Can a Compound Bow Help Me Stick to My Exercise Regimen?
When Beth first started assigning Lifehacker fitness tasks to writers on the site, I pretended not to notice. I never knew how to train. I can hardly spell this word. Except for softball when I was five years old, I didn’t play any team sports as a child. I dabbled in gymnastics and dancing until I reached puberty and “developed”, and never did any physical activity again after that, except for the Pilates exercise for beginners, which I got from a book I did every night at for several years. my teens are trying to get “long and lean”, which I just can’t do.
About six years ago, I trained and ran / completed a half marathon in an attempt to save my marriage. (At the time, my ex-husband was very fond of marathons and triathlons, and it seemed reasonable to take an interest in his interests.) We got divorced and I had to remove both large toenails.
I have never had much success in sticking to any physical form – that’s what I’m talking about, but perhaps I found my “trick”. It turns out that all I needed was a compound bow.
I originally planned on learning how to roller skate for my Lifehacker fitness challenge, but I don’t like falling and decided to devote my time to getting strong enough to kill a moose. I bought my compound bow in May when my father informed me that we would hunt moose with bows instead of rifles. (The archery season is much longer than the rifle season, and our buddy Kurt is really into archery.) I went to Archers Afield, got dressed for a bow and fired my first arrow.
“Damn it, this is fun,” I said, and someone nodded and straightened my left hand so I didn’t get a big purple bruise. (This string is really breaking.)
On the day I brought the compound bow home, my pulling force was 37 pounds. According to Kurt and other people I spoke with at Archer’s Afield, I needed to gain at least 40 pounds if I wanted to hunt moose. I asked Beth if she wanted to put together a strength training program for me, and luckily she did.
I got a membership to my local, aggressive purple Planet Fitness, although I haven’t had much gym success in the past. It always seems to me that I’m hanging out without a clear purpose, and that other, stronger or thinner patrons are better at it, judging me by my “bad shape”.
I did my first workout, Archery Strength Workout A, on May 14, bench pressing five pound dumbbells and lifting a whopping 25 pounds. The maximum weight I could move was 105 pounds and I moved it with my legs on a leg press machine. I also managed to hold the board for a minute, which was a bit surprising because if you look at the way I sit when I work, you don’t think “this woman has decent core strength.”

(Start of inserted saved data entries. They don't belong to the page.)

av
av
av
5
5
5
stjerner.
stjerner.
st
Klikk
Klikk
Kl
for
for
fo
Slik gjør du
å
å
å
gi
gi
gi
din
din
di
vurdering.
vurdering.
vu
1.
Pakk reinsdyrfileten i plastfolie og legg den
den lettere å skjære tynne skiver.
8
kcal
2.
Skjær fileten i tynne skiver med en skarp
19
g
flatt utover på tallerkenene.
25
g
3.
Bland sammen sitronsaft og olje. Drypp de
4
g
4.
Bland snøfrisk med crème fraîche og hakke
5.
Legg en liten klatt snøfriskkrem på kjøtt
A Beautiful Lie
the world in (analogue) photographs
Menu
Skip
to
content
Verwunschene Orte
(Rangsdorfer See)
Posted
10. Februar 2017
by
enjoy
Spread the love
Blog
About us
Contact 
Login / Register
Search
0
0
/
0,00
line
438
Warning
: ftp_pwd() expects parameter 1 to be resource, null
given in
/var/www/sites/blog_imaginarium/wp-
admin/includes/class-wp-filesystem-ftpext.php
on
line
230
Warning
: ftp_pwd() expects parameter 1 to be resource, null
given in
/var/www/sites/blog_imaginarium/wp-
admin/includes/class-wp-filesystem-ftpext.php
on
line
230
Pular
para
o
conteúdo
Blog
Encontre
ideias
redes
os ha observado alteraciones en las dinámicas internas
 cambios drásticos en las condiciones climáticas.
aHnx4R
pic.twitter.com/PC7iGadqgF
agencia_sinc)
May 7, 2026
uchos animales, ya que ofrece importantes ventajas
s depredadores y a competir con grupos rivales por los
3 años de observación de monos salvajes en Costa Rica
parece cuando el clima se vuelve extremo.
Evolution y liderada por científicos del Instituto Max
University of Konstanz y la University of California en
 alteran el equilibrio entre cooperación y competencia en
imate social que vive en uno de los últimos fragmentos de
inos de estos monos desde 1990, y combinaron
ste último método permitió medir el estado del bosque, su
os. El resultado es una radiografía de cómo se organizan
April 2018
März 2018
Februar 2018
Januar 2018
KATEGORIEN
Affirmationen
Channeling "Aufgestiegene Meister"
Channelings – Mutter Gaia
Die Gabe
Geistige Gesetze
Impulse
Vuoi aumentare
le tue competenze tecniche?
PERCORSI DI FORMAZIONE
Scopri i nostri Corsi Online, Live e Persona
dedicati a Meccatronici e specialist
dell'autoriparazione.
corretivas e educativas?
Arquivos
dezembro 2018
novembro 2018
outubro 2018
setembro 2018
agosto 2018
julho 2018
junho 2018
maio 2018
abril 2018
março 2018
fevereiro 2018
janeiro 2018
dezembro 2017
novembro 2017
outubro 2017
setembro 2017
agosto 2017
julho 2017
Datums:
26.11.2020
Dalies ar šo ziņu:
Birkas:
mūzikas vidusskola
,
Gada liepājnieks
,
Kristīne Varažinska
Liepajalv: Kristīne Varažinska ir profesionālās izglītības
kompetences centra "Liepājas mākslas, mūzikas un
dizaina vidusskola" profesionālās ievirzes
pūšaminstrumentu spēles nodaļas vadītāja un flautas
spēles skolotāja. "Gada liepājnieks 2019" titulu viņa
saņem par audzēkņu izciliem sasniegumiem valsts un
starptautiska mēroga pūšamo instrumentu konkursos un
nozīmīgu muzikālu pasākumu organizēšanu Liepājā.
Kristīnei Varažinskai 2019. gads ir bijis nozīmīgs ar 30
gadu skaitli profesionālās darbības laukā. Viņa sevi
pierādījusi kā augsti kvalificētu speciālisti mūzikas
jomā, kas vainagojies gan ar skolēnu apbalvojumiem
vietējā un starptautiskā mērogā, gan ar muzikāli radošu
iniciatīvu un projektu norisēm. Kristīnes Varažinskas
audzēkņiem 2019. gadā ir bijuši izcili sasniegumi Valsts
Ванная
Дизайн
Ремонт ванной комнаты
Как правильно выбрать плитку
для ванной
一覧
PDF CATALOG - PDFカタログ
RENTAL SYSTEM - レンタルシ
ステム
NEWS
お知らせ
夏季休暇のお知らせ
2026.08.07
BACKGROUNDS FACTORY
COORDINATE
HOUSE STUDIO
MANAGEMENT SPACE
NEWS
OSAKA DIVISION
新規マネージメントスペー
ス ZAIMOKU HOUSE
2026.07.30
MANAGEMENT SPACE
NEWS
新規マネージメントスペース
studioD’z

I sent my workout to Beth via SMS and she advised me to get some fucking weight on the barbell , which is honestly the best workout advice I’ve ever been given. Every time I went to the gym, I put on weights on almost every exercise, and after seeing a little PR notice in the app, I felt very good.
I alternated my workouts, going to the gym at least three times a week, sometimes four. Meanwhile, a couple of times a week I tried to shoot a bow. I took an introductory lesson at Archer’s Afield and learned where to place my hand (on my cheek, close to my ear) and how to keep my shoulders, arms and body stationary so that I can shoot the arrow smoothly in one fluid, continuous stream. motion. Doing this seemingly simple movement required a much larger percentage of my muscles than I expected, and I began to understand why Beth chose this particular set of exercises.
Even with all the strength training, I was surprised at how quickly my arms got tired during shooting practice. I would start fairly accurately, but that accuracy would decrease with each arrow. It was frustrating, but after the first week I started noticing improvements and it made me go back to the purple gym.
I began to feel cautious and confident, although (oddly) shy of increasing weight, especially if I noticed that I was gaining more weight than the man exercising next to me. I finally got over it when I realized that most of the people in the gym were also trying not to get noticed, and that everyone was comfortable doing their own thing. Nobody looked at me.
I continued to put on weight and noticed that my groups were getting tighter, even if they didn’t land exactly where I wanted. I hardly believed it, but having a progress marker completely unrelated to my body weight and shape was very helpful. Years of food writing have (somewhat unexpectedly) helped with body image issues I struggled with in my 20s, but I can still get obsessive and unhealthy if I focus on restorative goals like weight loss or reducing calories rather than additive targets like eating more vegetables, lifting more weight and shooting more accurately.
I was looking forward to going to the gym, gaining weight and shooting arrows. I had fun, although admittedly it was more tiring than other things I do for fun (drinking martini in the jacuzzi). This kind of “progress” is something I haven’t experienced many times, and I began to feel hopeful that I would reach my goal of 40 pounds of pull before the start of moose season. But more than that, I was cautiously excited that, perhaps, finally, after three decades, I had found “my thing.”